SUPPLIED MATERIAL =>
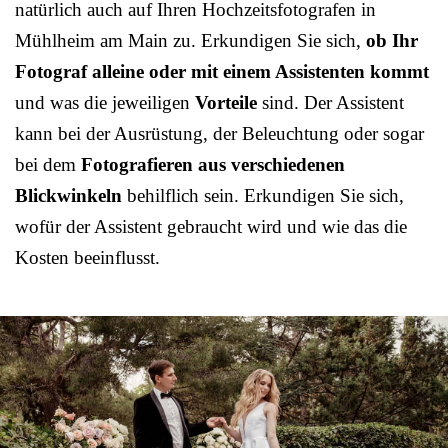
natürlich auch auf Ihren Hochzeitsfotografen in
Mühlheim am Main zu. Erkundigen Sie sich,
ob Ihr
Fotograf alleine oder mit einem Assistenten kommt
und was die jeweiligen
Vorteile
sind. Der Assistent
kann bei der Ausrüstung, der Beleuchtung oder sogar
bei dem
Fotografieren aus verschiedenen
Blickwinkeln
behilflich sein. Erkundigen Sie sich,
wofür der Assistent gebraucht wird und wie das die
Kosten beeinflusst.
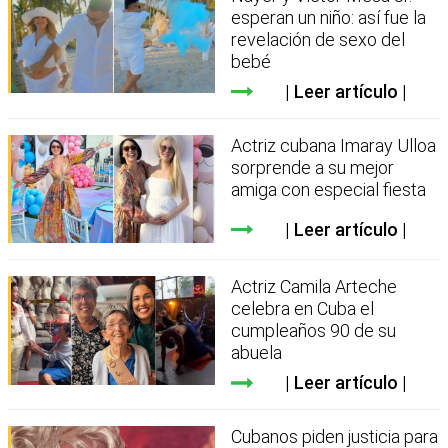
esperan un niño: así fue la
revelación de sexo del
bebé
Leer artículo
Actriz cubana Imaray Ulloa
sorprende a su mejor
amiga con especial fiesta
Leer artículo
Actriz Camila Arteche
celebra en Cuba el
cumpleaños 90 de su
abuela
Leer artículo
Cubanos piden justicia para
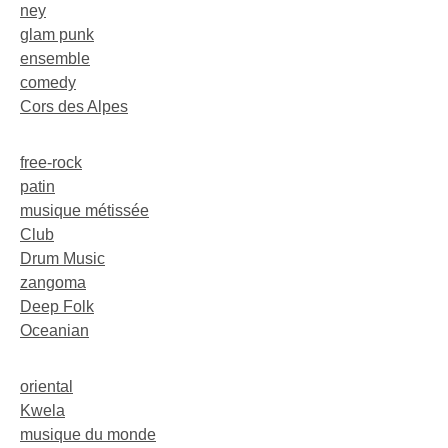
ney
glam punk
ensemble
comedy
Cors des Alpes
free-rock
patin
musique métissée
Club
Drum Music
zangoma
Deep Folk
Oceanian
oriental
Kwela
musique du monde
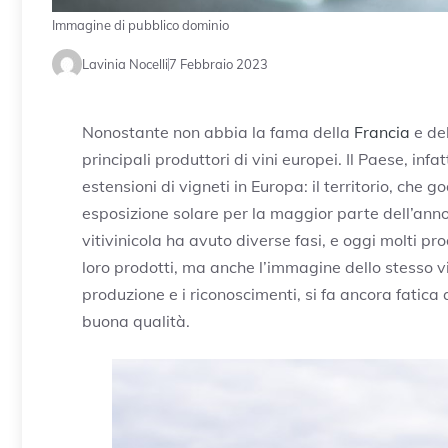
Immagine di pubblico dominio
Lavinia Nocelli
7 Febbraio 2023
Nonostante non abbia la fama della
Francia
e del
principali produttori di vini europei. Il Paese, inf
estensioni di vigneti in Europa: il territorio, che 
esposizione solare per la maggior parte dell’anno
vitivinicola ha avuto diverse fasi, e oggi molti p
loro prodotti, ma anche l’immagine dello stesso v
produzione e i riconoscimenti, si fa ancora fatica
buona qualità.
* * *
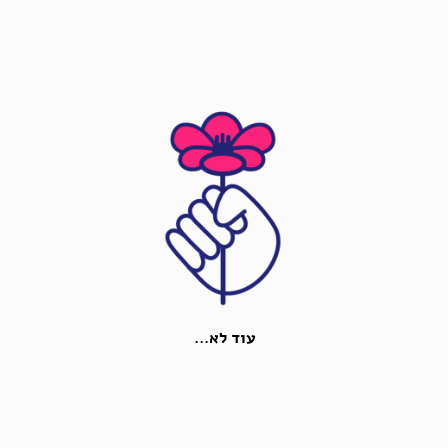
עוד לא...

WHAT YOU SHOULD DO => The answer is those lines of the material above that run from the one containing "cumpleaños 90 de su" up to and including the one containing "buona qualità.", restated exactly and without images.

WRITTEN REPLY =>
cumpleaños 90 de su
abuela
Leer artículo
Cubanos piden justicia para
ney
glam punk
ensemble
comedy
Cors des Alpes
free-rock
patin
musique métissée
Club
Drum Music
zangoma
Deep Folk
Oceanian
oriental
Kwela
musique du monde
Immagine di pubblico dominio
Lavinia Nocelli
7 Febbraio 2023
Nonostante non abbia la fama della
Francia
e del
principali produttori di vini europei. Il Paese, inf
estensioni di vigneti in Europa: il territorio, che 
esposizione solare per la maggior parte dell’anno
vitivinicola ha avuto diverse fasi, e oggi molti p
loro prodotti, ma anche l’immagine dello stesso v
produzione e i riconoscimenti, si fa ancora fatica
buona qualità.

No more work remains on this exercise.